INPUT DATA:
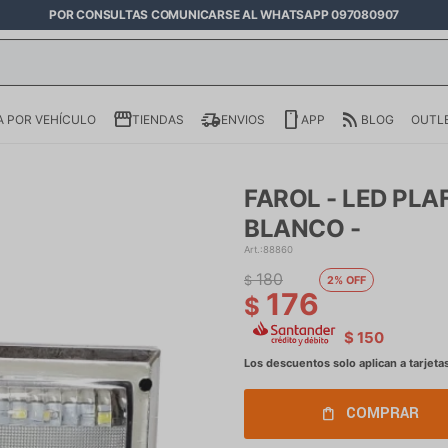
POR CONSULTAS COMUNICARSE AL WHATSAPP 097080907
 POR VEHÍCULO
TIENDAS
ENVIOS
APP
BLOG
OUTL
FAROL - LED PLAF
BLANCO -
88860
180
$
2
176
$
$
150
COMPRAR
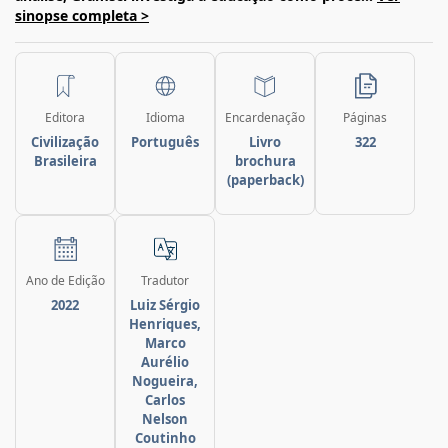
sinopse completa >
Editora
Idioma
Encardenação
Páginas
Civilização
Português
Livro
322
Brasileira
brochura
(paperback)
Ano de Edição
Tradutor
2022
Luiz Sérgio
Henriques,
Marco
Aurélio
Nogueira,
Carlos
Nelson
Coutinho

INSTRUCTIONS FOR THE TASK: Word for word, print all of the data; skip the pictures.

ANSWER BELOW:
POR CONSULTAS COMUNICARSE AL WHATSAPP 097080907
 POR VEHÍCULO
TIENDAS
ENVIOS
APP
BLOG
OUTL
FAROL - LED PLAF
BLANCO -
88860
180
$
2
176
$
$
150
COMPRAR
sinopse completa >
Editora
Idioma
Encardenação
Páginas
Civilização
Português
Livro
322
Brasileira
brochura
(paperback)
Ano de Edição
Tradutor
2022
Luiz Sérgio
Henriques,
Marco
Aurélio
Nogueira,
Carlos
Nelson
Coutinho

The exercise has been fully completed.